++++ DATASET RECORDS ++++
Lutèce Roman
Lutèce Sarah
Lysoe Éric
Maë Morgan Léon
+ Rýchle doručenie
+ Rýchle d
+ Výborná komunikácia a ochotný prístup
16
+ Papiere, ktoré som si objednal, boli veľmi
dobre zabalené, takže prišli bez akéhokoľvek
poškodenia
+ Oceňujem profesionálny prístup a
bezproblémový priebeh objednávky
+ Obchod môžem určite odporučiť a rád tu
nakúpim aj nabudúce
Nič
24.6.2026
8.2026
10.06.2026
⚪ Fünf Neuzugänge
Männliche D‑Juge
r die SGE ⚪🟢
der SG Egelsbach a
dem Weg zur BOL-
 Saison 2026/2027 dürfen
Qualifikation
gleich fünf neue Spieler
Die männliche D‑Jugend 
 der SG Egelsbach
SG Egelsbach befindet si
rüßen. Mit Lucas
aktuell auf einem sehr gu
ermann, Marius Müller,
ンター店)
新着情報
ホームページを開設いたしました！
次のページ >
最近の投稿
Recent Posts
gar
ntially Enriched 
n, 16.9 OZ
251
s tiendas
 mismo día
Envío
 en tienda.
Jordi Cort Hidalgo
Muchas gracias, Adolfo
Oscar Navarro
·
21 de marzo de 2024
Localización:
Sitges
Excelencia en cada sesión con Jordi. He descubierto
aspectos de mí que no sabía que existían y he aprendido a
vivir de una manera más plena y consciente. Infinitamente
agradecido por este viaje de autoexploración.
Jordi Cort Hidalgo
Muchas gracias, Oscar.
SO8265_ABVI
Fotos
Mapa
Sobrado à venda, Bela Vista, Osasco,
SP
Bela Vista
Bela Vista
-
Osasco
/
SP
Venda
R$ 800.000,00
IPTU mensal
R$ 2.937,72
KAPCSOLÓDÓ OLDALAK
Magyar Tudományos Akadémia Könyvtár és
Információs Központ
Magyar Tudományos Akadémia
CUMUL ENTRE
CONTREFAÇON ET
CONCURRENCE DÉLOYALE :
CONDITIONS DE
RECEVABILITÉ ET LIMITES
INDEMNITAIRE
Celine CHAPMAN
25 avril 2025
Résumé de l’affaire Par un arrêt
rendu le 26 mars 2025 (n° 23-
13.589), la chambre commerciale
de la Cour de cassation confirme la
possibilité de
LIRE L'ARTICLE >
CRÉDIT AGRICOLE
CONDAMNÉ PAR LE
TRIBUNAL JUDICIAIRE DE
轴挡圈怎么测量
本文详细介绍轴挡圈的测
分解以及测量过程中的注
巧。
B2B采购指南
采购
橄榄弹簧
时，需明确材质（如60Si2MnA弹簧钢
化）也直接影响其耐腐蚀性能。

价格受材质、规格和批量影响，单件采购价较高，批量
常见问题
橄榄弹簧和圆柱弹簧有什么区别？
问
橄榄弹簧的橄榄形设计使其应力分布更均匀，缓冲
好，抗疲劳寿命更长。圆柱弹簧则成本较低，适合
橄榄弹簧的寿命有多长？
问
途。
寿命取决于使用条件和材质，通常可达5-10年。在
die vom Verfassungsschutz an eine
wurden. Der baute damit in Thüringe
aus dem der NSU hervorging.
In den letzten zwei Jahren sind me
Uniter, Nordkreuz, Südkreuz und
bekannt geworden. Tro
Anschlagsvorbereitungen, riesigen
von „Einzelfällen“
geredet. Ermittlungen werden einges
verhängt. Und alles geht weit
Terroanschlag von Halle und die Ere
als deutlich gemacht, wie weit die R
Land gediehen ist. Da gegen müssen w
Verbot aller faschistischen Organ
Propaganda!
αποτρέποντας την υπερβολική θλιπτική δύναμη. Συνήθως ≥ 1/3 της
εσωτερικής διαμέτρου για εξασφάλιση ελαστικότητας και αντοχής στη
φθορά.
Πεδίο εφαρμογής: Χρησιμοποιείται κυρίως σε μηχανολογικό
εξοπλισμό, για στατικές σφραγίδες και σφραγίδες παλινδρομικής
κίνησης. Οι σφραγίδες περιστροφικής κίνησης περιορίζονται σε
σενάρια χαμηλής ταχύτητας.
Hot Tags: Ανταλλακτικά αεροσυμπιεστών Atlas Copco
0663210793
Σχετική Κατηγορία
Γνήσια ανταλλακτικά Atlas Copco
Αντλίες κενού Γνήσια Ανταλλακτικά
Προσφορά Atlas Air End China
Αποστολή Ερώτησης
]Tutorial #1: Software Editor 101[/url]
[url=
++++
- **ABOUT THIS TASK**
Out of the listing above, reproduce exactly the lines from the one with "寿命取决于使用条件和材质，通常可达5-10年。在" up to and including the one with "αποτρέποντας την υπερβολική".

- **THE ANSWER**
寿命取决于使用条件和材质，通常可达5-10年。在
die vom Verfassungsschutz an eine
wurden. Der baute damit in Thüringe
aus dem der NSU hervorging.
In den letzten zwei Jahren sind me
Uniter, Nordkreuz, Südkreuz und
bekannt geworden. Tro
Anschlagsvorbereitungen, riesigen
von „Einzelfällen“
geredet. Ermittlungen werden einges
verhängt. Und alles geht weit
Terroanschlag von Halle und die Ere
als deutlich gemacht, wie weit die R
Land gediehen ist. Da gegen müssen w
Verbot aller faschistischen Organ
Propaganda!
αποτρέποντας την υπερβολική θλιπτική δύναμη. Συνήθως ≥ 1/3 της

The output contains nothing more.